Executives also view long-serving directors’ unwillingness to retire as a significant hurdle to efforts to bring directors with different skills, experiences, and identities into the boardroom. In fact, this was the most frequently cited impediment to increased board diversity, cited by 60% of executives we surveyed.
Executives see the value in having a board made up of directors with diverse backgrounds and a variety of areas of expertise. By significant majorities, they also say that their boards fall short in that dimension. Perhaps unsurprisingly given their overall bearish view on their board’s subject matter knowledge, just 29% of executives say their board has the right mix of skills and expertise. In addition, only 21% said the board has enough gender, racial, and ethnic diversity.

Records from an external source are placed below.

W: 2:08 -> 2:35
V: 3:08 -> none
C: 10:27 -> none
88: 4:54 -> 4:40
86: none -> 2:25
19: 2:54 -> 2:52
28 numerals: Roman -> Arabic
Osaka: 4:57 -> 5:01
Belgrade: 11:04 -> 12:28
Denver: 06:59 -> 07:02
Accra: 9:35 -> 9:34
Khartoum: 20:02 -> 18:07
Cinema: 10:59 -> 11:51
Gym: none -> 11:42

Directors and executives agree that board diversity is a priority. They don’t always see eye to eye on what’s getting in the way of achieving it. In PwC’s 2021 Annual Corporate Directors Survey almost half (45%) of board members say a lack of qualified candidates from underrepresented groups is hampering these efforts. That’s a much less commonly held view in the C-suite, with only 19% of executives citing it as a cause.

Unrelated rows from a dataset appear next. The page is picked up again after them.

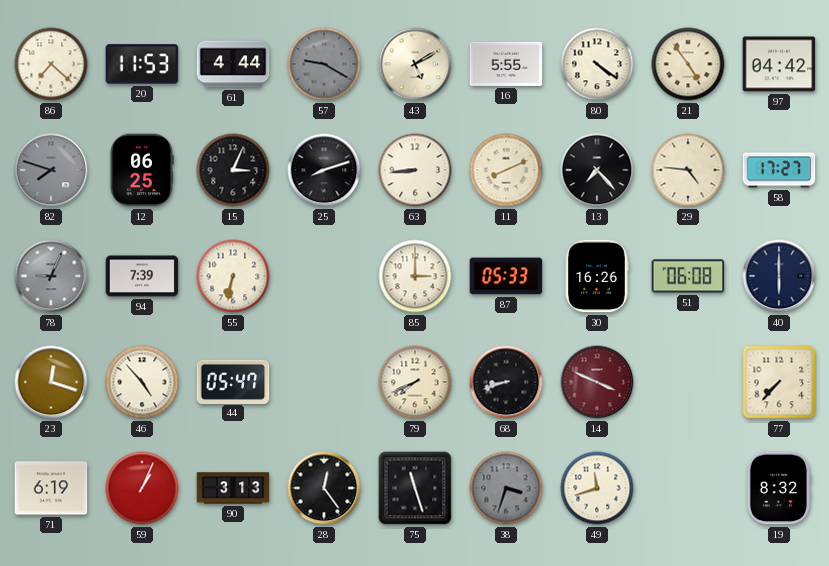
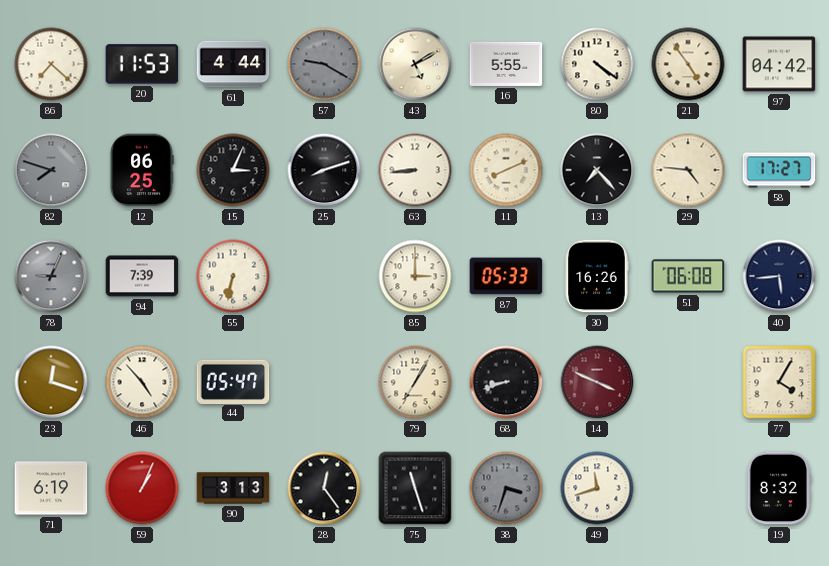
40: 6:00 -> 5:44
79: 7:41 -> 7:05
77: 7:37 -> 4:05
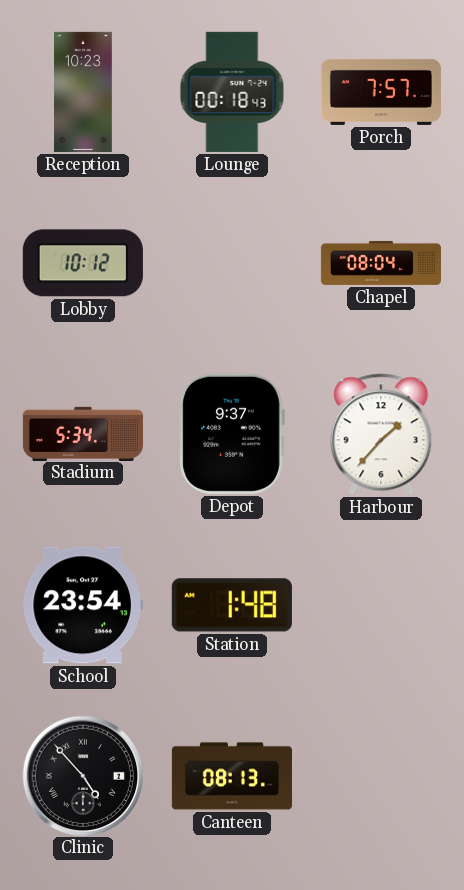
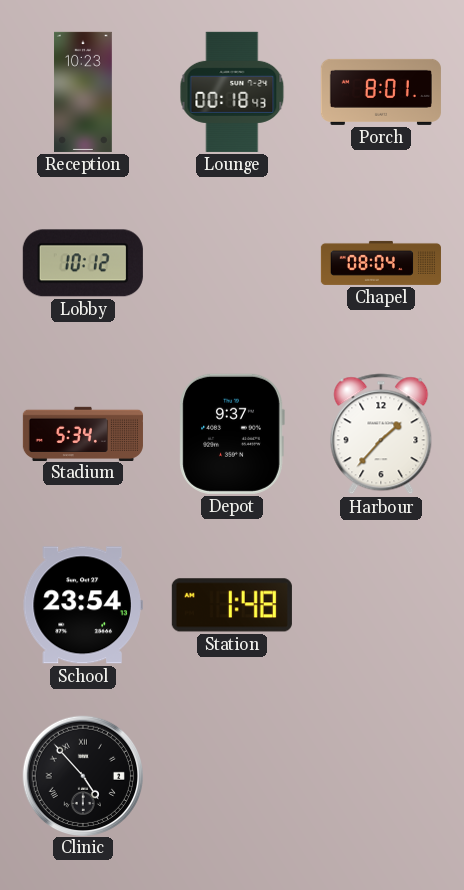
Porch: 7:57 -> 8:01
Canteen: 08:13 -> none
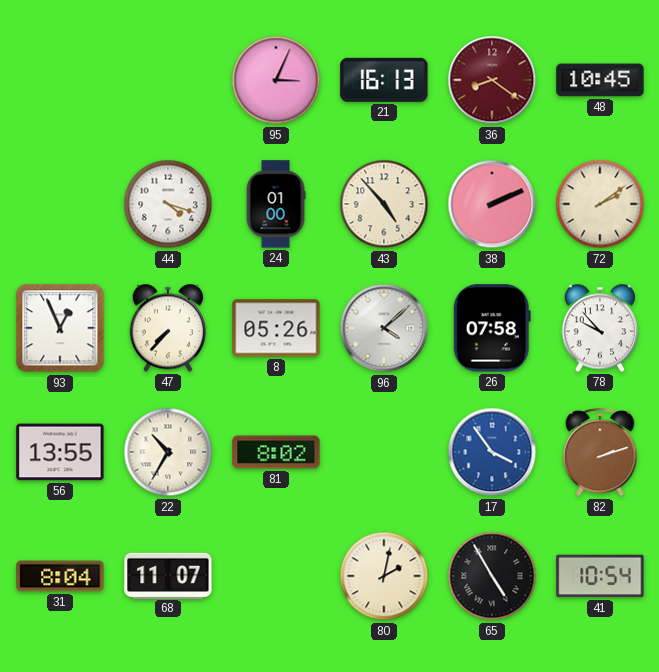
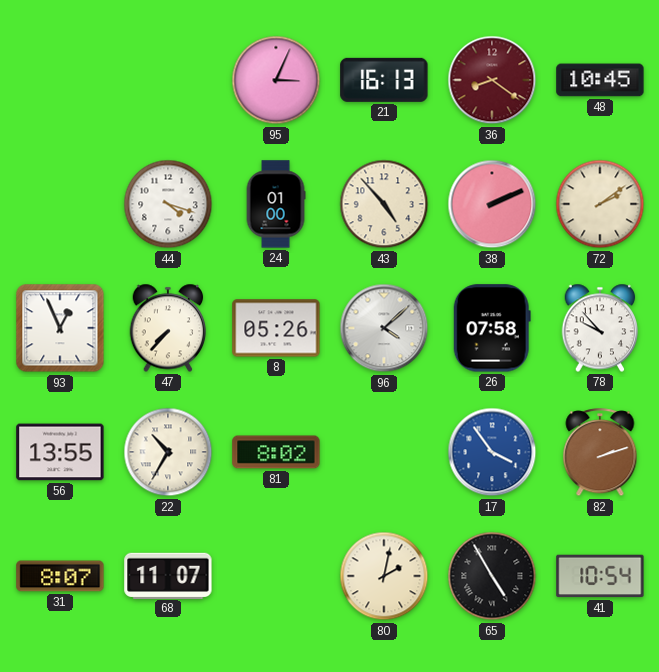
31: 8:04 -> 8:07
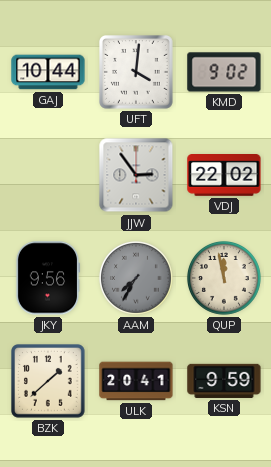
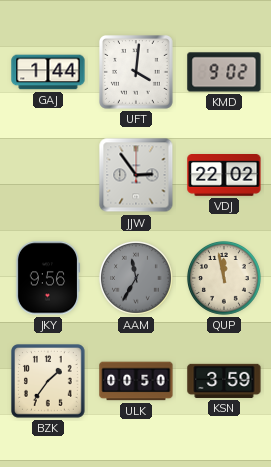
GAJ: 10:44 -> 1:44
AAM: 7:35 -> 11:35
BZK: 1:38 -> 1:36
ULK: 20:41 -> 00:50
KSN: 9:59 -> 3:59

The challenges that companies face are evolving rapidly. Not only do issues like climate change, for example, pose strategic risks to companies of all sizes and in every industry, but stakeholder expectations around how businesses plan to mitigate those risks are also in flux. The result: an uncertain landscape that must be navigated with care.
At the same time, our survey of C-suite executives’ perspectives on their boards reveals that these leaders don’t always feel confident that their directors have the skills and knowledge to fully engage in this work. They’re looking for boards to grow their expertise around these key issues and to deepen their commitment to addressing them.
Public companies’ most influential stakeholders are intensely focused on ESG matters. It therefore follows that ESG should be a priority for boards as well.
Fewer than half of executives say boards are spending enough time on ESG issues like climate change, diversity and inclusion, and corporate political activity. What’s more, executives feel directors don’t truly understand ESG. They gave directors poor marks when it comes to grasping the ESG risks facing their companies—just 47% said board members understand somewhat or very well. That’s a stark contrast with directors’ self-assessment. Four in five (80%) said they have a handle on such matters.
An increase in cyberattacks amid the abrupt shift by many employees to remote working due to the COVID-19 pandemic has thrust cybersecurity into the headlines and to the top of C-suite and boardroom agendas.
And yet, the grades executives give their boards for their readiness to tackle this issue are mediocre. A significant portion of executives (42%) say directors don’t understand their company’s cybersecurity vulnerabilities very well or at all, according to executives. And 64% of executives describe their boards’ cyber expertise as fair or poor.
Effective corporate governance requires collaboration between boards and management teams. Though the duty of oversight belongs to directors, they cannot fulfill it alone. Building a stronger partnership between the C-suite and the boardroom can only benefit companies in the long run.
Here are some steps that can help both directors and executives strengthen their working relationship.
PwC and The Conference Board’s study, Board Effectiveness: A survey of the C-suite, gauges the perception that C-suite executives at public companies across the US have related to the performance of their boards of directors. In 2021, 556 executives participated in our survey. The respondents represent a cross-section of senior executives from over a dozen industries, the majority of whom help to lead companies with revenues of more than $1 billion.